Каждый военнопленный при допросе обязан сообщить лишь свою фамилию, имя, звание и личный номер. Смысл такого предписания совершенно ясен: нельзя какими бы то ни было средствами физического или психического воздействия принуждать военнопленного к измене своему отечеству. Даже сообщение своего возраста, а тем более номера своего полка — к чему, согласно конвенции, он не может быть принужден— позволяет противнику сделать важные выводы. Что же можно тогда сказать о принуждении давать иные военные сведения?!

Гитлеровская практика допроса пленных выходила далеко за пределы «угроз, оскорблений и взысканий»: для того чтобы добыть нужные фашистам сведения, пленных избивали, подвергали пыткам и убивали.

Сотрудничество вермахта и СД в деле борьбы с парашютистами было отчетливо и официально установлено спустя два месяца после издания приказа Мюллера.

4 августа 1942 года ОКВ издало приказ под названием: «Борьба с одиночными парашютистами» [693]. Приказ этот предписывал тесное взаимодействие армии с полицией при подавлении действий парашютистов.

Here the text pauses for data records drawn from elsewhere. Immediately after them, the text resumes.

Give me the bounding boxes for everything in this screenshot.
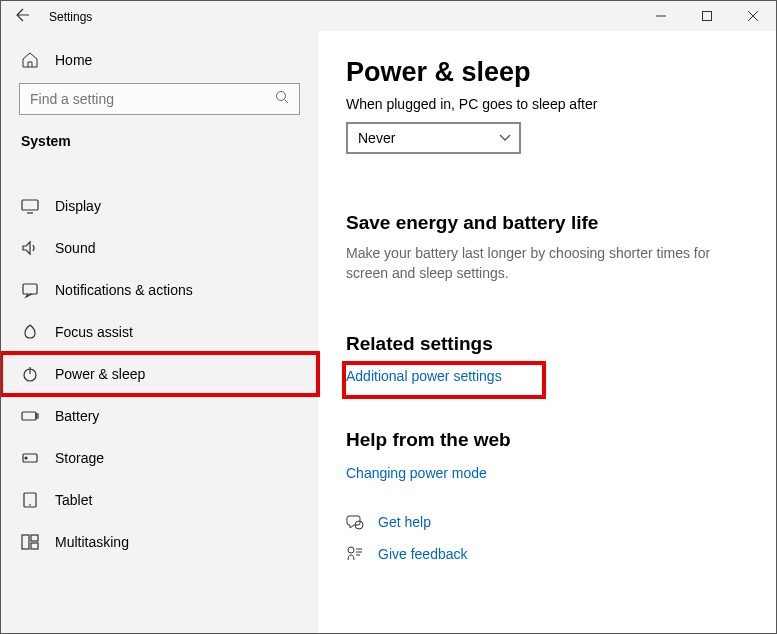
storage-icon — [21, 449, 39, 467]
energy-text: Make your battery last longer by choosin… — [346, 244, 726, 283]
sidebar-item-label: Power & sleep — [55, 366, 145, 382]
multitasking-icon — [21, 533, 39, 551]
get-help-icon — [346, 513, 364, 531]
home-nav[interactable]: Home — [1, 51, 318, 83]
sidebar-item-storage[interactable]: Storage — [1, 437, 318, 479]
svg-rect-18 — [31, 535, 38, 541]
sidebar-item-label: Tablet — [55, 492, 92, 508]
svg-rect-6 — [22, 200, 38, 210]
svg-point-21 — [348, 547, 354, 553]
svg-line-5 — [285, 100, 289, 104]
svg-rect-11 — [22, 412, 36, 420]
changing-power-mode-link[interactable]: Changing power mode — [346, 465, 748, 481]
sidebar-item-multitasking[interactable]: Multitasking — [1, 521, 318, 563]
plugged-in-label: When plugged in, PC goes to sleep after — [346, 96, 748, 112]
titlebar: Settings — [1, 1, 776, 31]
additional-power-settings-link[interactable]: Additional power settings — [346, 368, 502, 384]
svg-rect-8 — [23, 284, 37, 294]
svg-point-14 — [25, 457, 27, 459]
svg-rect-19 — [31, 543, 38, 549]
additional-power-settings-highlight: Additional power settings — [346, 365, 542, 395]
maximize-button[interactable] — [684, 1, 730, 31]
tablet-icon — [21, 491, 39, 509]
search-field[interactable] — [30, 91, 270, 107]
home-label: Home — [55, 52, 92, 68]
close-button[interactable] — [730, 1, 776, 31]
svg-rect-12 — [36, 414, 38, 418]
search-input[interactable] — [19, 83, 300, 115]
notifications-icon — [21, 281, 39, 299]
sidebar-item-notifications[interactable]: Notifications & actions — [1, 269, 318, 311]
energy-heading: Save energy and battery life — [346, 212, 748, 234]
chevron-down-icon — [499, 133, 511, 144]
sidebar: Home System Display Sound Notifications … — [1, 31, 318, 634]
sleep-timeout-select[interactable]: Never — [346, 122, 521, 154]
sidebar-item-sound[interactable]: Sound — [1, 227, 318, 269]
svg-point-4 — [277, 92, 286, 101]
give-feedback-link[interactable]: Give feedback — [378, 546, 468, 562]
battery-icon — [21, 407, 39, 425]
display-icon — [21, 197, 39, 215]
sound-icon — [21, 239, 39, 257]
sidebar-item-label: Display — [55, 198, 101, 214]
page-title: Power & sleep — [346, 57, 748, 88]
sidebar-item-label: Sound — [55, 240, 95, 256]
sidebar-item-tablet[interactable]: Tablet — [1, 479, 318, 521]
power-icon — [21, 365, 39, 383]
sidebar-item-label: Notifications & actions — [55, 282, 193, 298]
minimize-button[interactable] — [638, 1, 684, 31]
back-button[interactable] — [15, 7, 31, 26]
help-heading: Help from the web — [346, 429, 748, 451]
sidebar-item-label: Battery — [55, 408, 99, 424]
sidebar-item-battery[interactable]: Battery — [1, 395, 318, 437]
sidebar-item-label: Multitasking — [55, 534, 129, 550]
sidebar-item-display[interactable]: Display — [1, 185, 318, 227]
focus-assist-icon — [21, 323, 39, 341]
sidebar-item-focus-assist[interactable]: Focus assist — [1, 311, 318, 353]
get-help-link[interactable]: Get help — [378, 514, 431, 530]
section-label: System — [1, 133, 318, 167]
home-icon — [21, 51, 39, 69]
search-icon — [275, 90, 289, 108]
select-value: Never — [358, 130, 395, 146]
sidebar-item-label: Focus assist — [55, 324, 133, 340]
feedback-icon — [346, 545, 364, 563]
content-pane: Power & sleep When plugged in, PC goes t… — [318, 31, 776, 634]
related-heading: Related settings — [346, 333, 748, 355]
svg-rect-1 — [703, 12, 712, 21]
sidebar-item-power-sleep[interactable]: Power & sleep — [1, 353, 318, 395]
window-title: Settings — [49, 10, 92, 24]
sidebar-item-label: Storage — [55, 450, 104, 466]
svg-rect-17 — [22, 535, 29, 549]
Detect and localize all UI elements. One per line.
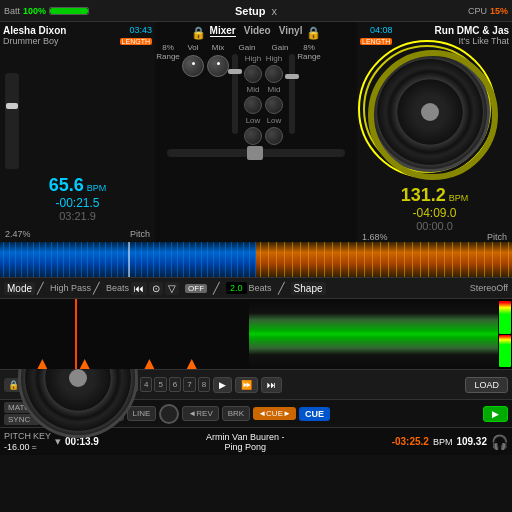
mixer-panel: 🔒 Mixer Video Vinyl 🔒 8% Range Vol Mix [155,22,357,242]
top-bar-left: Batt 100% [4,6,169,16]
tab-mixer[interactable]: Mixer [210,25,236,37]
shape-button[interactable]: Shape [291,282,326,295]
setup-button[interactable]: Setup [235,5,266,17]
mixer-tabs: Mixer Video Vinyl [210,25,303,37]
left-track-name: Alesha Dixon [3,25,66,36]
top-bar: Batt 100% Setup x CPU 15% [0,0,512,22]
range-label-left: Range [156,52,180,61]
left-track-sub: Drummer Boy [3,36,66,46]
brk-button[interactable]: BRK [222,406,250,421]
mix-label: Mix [212,43,224,52]
range-label-right: Range [297,52,321,61]
left-channel-fader: Gain High Mid Low [232,43,262,145]
mid-label-left: Mid [247,85,260,94]
crossfader-handle[interactable] [247,146,263,160]
right-bpm-value: 131.2 [401,185,446,205]
right-bpm-display: 131.2 BPM -04:09.0 00:00.0 [401,185,468,232]
track-waveform-left[interactable] [0,299,249,369]
vinyl-ring-outer [18,52,146,180]
cue-btn-7[interactable]: 7 [183,377,195,392]
batt-label: Batt [4,6,20,16]
mid-knob-right[interactable] [265,96,283,114]
top-bar-center: Setup x [173,5,338,17]
right-pitch-label: Pitch [487,232,507,242]
vu-bar-left [499,301,511,334]
low-knob-right[interactable] [265,127,283,145]
waveform-overview[interactable] [0,242,512,277]
cue-btn-6[interactable]: 6 [169,377,181,392]
end-btn[interactable]: ⏭ [261,377,282,393]
high-knob-right[interactable] [265,65,283,83]
right-pitch-pct: 1.68% [362,232,388,242]
vol-knob[interactable] [182,55,204,77]
rev-button[interactable]: ◄REV [182,406,218,421]
right-range: 8% Range [298,43,320,61]
cue-btn-5[interactable]: 5 [154,377,166,392]
headphone-icon[interactable]: 🎧 [491,434,508,450]
left-fader-handle[interactable] [228,69,242,74]
mix-knob[interactable] [207,55,229,77]
track-waveform-right[interactable] [249,299,498,369]
key-value: = [32,442,37,452]
bottom-bpm-val: 109.32 [456,436,487,447]
close-button[interactable]: x [272,5,278,17]
off-badge[interactable]: OFF [185,284,207,293]
right-length-badge: LENGTH [360,38,392,45]
cue-marker-1 [37,359,47,369]
waveform-left[interactable] [0,242,256,277]
lock-icon-right: 🔒 [306,26,321,40]
cue-button[interactable]: CUE [299,407,330,421]
right-fader-handle[interactable] [285,74,299,79]
load-button[interactable]: LOAD [465,377,508,393]
left-time-display: 03:43 [120,25,152,35]
key-label: KEY [33,431,51,441]
tab-vinyl[interactable]: Vinyl [279,25,303,37]
right-deck-time: 04:08 LENGTH [360,25,392,46]
fwd-btn[interactable]: ⏩ [235,377,258,393]
cue-btn-4[interactable]: 4 [140,377,152,392]
left-pitch-handle[interactable] [6,103,18,109]
play-button[interactable]: ▶ [483,406,508,422]
right-channel-fader: Gain High Mid Low [265,43,295,145]
circle-button[interactable] [159,404,179,424]
waveform-center-line [128,242,130,277]
cue-marker-2 [80,359,90,369]
shape-sep-icon: ╱ [278,282,285,295]
vu-bar-right [499,335,511,368]
line-button[interactable]: LINE [127,406,157,421]
low-label-left: Low [246,116,261,125]
range-pct-left: 8% [162,43,174,52]
right-deck: 04:08 LENGTH Run DMC & Jas It's Like Tha… [357,22,512,242]
battery-fill [50,8,88,14]
right-turntable[interactable]: 131.2 BPM -04:09.0 00:00.0 [360,48,509,232]
beats-sep-icon: ╱ [213,282,220,295]
crossfader-track[interactable] [167,149,345,157]
step-fwd-btn[interactable]: ▶ [213,377,232,393]
low-knob-left[interactable] [244,127,262,145]
mid-knob-left[interactable] [244,96,262,114]
track-waveform[interactable] [0,299,512,369]
right-bpm-unit: BPM [449,193,469,203]
pitch-key-column: PITCH KEY -16.00 = [4,431,51,452]
left-deck: Alesha Dixon Drummer Boy 03:43 LENGTH 65… [0,22,155,242]
bottom-sep-icon: ▾ [55,435,61,448]
bottom-time-neg: -03:25.2 [392,436,429,447]
pitch-label: PITCH [4,431,31,441]
cue-marker-3 [144,359,154,369]
right-fader-track[interactable] [289,54,295,134]
right-vinyl-disc[interactable] [370,52,490,172]
main-section: Alesha Dixon Drummer Boy 03:43 LENGTH 65… [0,22,512,242]
tab-video[interactable]: Video [244,25,271,37]
cue-left-button[interactable]: ◄CUE► [253,407,296,420]
cue-btn-8[interactable]: 8 [198,377,210,392]
waveform-right[interactable] [256,242,512,277]
waveform-right-overlay [256,242,512,277]
crossfader-area [157,149,355,157]
high-knob-left[interactable] [244,65,262,83]
right-time-display: 04:08 [360,25,392,35]
beats-right-control: 2.0 Beats [226,282,272,294]
beats-fwd-icon[interactable]: ▽ [165,282,179,295]
left-fader-track[interactable] [232,54,238,134]
high-label-left: High [245,54,261,63]
left-turntable[interactable]: 65.6 BPM -00:21.5 03:21.9 [3,48,152,229]
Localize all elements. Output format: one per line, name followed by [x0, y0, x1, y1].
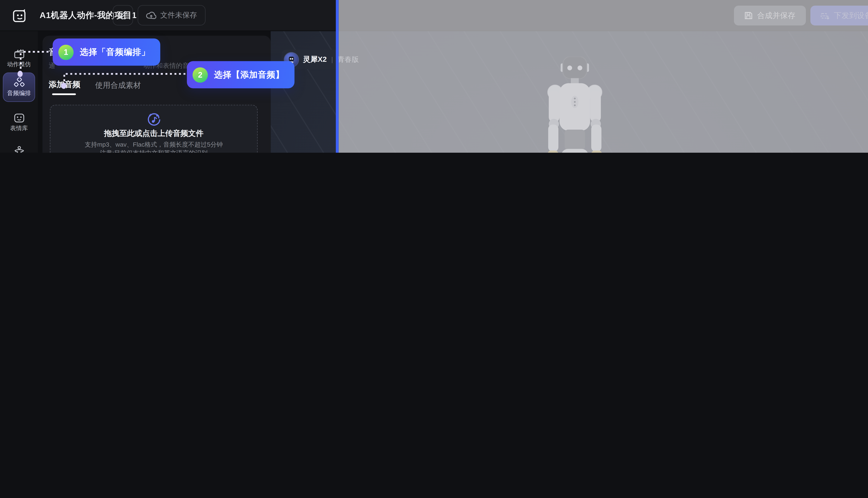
tutorial-connector-1	[24, 51, 53, 52]
deploy-to-device-button[interactable]: 下发到设备	[810, 6, 868, 26]
deploy-to-device-label: 下发到设备	[834, 10, 868, 21]
step-1-badge: 1	[58, 44, 74, 60]
motion-person-icon	[13, 146, 25, 153]
robot-name: 灵犀X2	[303, 54, 327, 65]
upload-format-hint: 支持mp3、wav、Flac格式，音频长度不超过5分钟	[50, 140, 257, 149]
tutorial-step-1[interactable]: 1 选择「音频编排」	[53, 39, 160, 66]
audio-arrange-icon	[13, 77, 25, 88]
app-stage: 灵犀X2 | 青春版 Z Y X 00:00 / 00:30 0f 2f	[0, 0, 868, 153]
sidebar-item-expression-library[interactable]: 表情库	[3, 108, 35, 137]
sidebar-item-audio-arrange[interactable]: 音频编排	[3, 73, 35, 102]
sidebar-item-label: 音频编排	[7, 89, 31, 97]
file-status-button[interactable]: 文件未保存	[138, 5, 206, 25]
rename-project-button[interactable]	[113, 5, 133, 25]
title-bar: A1机器人动作-我的项目1 文件未保存 合成并保存 下发到设备	[0, 0, 868, 31]
tutorial-connector-2-dot	[61, 82, 66, 89]
tutorial-connector-2	[66, 73, 187, 75]
cloud-unsaved-icon	[146, 11, 156, 19]
expression-face-icon	[13, 113, 25, 123]
tutorial-step-2[interactable]: 2 选择【添加音频】	[187, 61, 295, 88]
sidebar-nav: 动作模仿 音频编排 表情库 动作库 音频库 我的任务	[0, 31, 38, 153]
upload-music-icon	[146, 112, 161, 127]
robot-model[interactable]	[532, 56, 617, 153]
upload-language-hint: 注意:目前仅支持中文和英文语言的识别	[50, 149, 257, 153]
tab-use-synth-material-label: 使用合成素材	[95, 81, 141, 89]
sidebar-item-label: 表情库	[10, 124, 28, 133]
robot-download-icon	[819, 11, 829, 20]
sidebar-item-label: 动作模仿	[7, 60, 31, 68]
chip-divider: |	[331, 55, 333, 64]
tutorial-connector-1-dot	[17, 71, 23, 77]
edit-pencil-icon	[118, 11, 127, 20]
file-status-label: 文件未保存	[160, 10, 197, 21]
step-2-badge: 2	[193, 67, 208, 82]
tutorial-connector-1-drop	[20, 53, 21, 70]
synthesize-save-button[interactable]: 合成并保存	[734, 6, 806, 26]
synthesize-save-label: 合成并保存	[757, 10, 795, 21]
3d-viewport[interactable]: 灵犀X2 | 青春版 Z Y X	[271, 31, 868, 153]
active-tab-underline	[52, 93, 76, 95]
upload-title: 拖拽至此或点击上传音频文件	[50, 129, 257, 139]
step-1-text: 选择「音频编排」	[80, 47, 150, 57]
audio-upload-dropzone[interactable]: 拖拽至此或点击上传音频文件 支持mp3、wav、Flac格式，音频长度不超过5分…	[50, 105, 258, 153]
clapperboard-icon	[13, 49, 25, 58]
sidebar-item-motion-library[interactable]: 动作库	[3, 142, 35, 153]
sidebar-item-motion-imitation[interactable]: 动作模仿	[3, 43, 35, 73]
tutorial-connector-2-drop	[63, 75, 65, 82]
robot-variant: 青春版	[337, 55, 359, 64]
save-disk-icon	[744, 11, 753, 20]
step-2-text: 选择【添加音频】	[214, 69, 284, 80]
app-logo	[13, 9, 27, 23]
tab-use-synth-material[interactable]: 使用合成素材	[95, 80, 141, 91]
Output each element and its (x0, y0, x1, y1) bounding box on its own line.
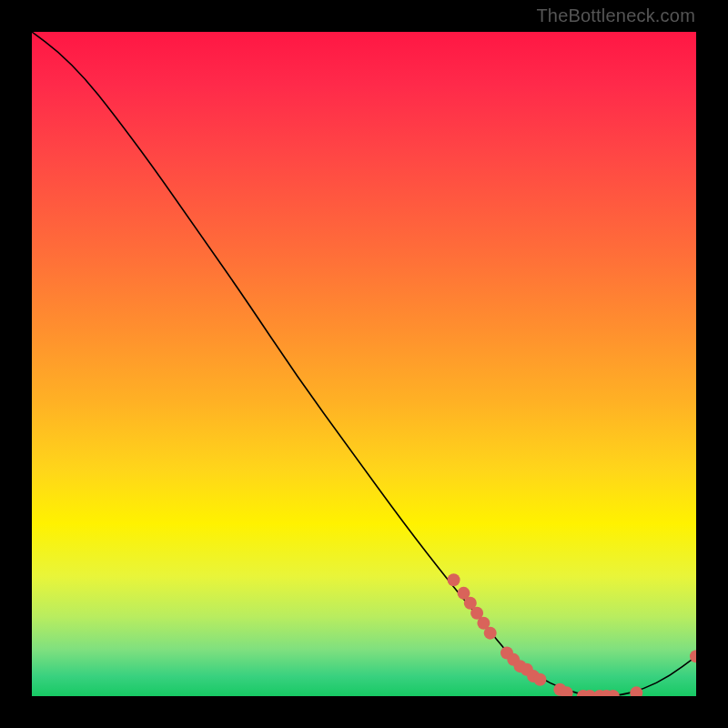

ОКВ проводило некоторое разграничение между воздушно-десантными частями противника, предназначенными для ведения военных действий (Luftlandetruppen), борьба с которыми относилась исключительно к компетенции вермахта, и парашютистами, действующими в одиночку или небольшими группами, в задачу которых входили организация и проведение диверсий, террористических актов, а также разведывательная деятельность. По смыслу этого приказа, вести борьбу с второй категорией парашютистов и групп, независимо от того, были ли они в военной форме или в гражданской одежде, были уполномочены в основном полиция безопасности и СД. Даже если такой парашютист был захвачен вермахтом, его надлежало передать СД. В руки СД следовало передавать также членов более крупных отрядов парашютистов, если было установлено, что их целью являлись «саботажные» (диверсионные) действия. В том случае, когда СД после проведения «следствия» устанавливала, что парашютист является солдатом (или офицером), он подлежал передаче органам ВВС. Какова может быть дальнейшая судьба парашютиста в этом случае, приказ умалчивал.

Впрочем, изданные в октябре 1942 года приказы о командос вскоре разъяснили, какая судьба ожидает парашютистов: обе эти категории пленных были заранее обречены на смерть.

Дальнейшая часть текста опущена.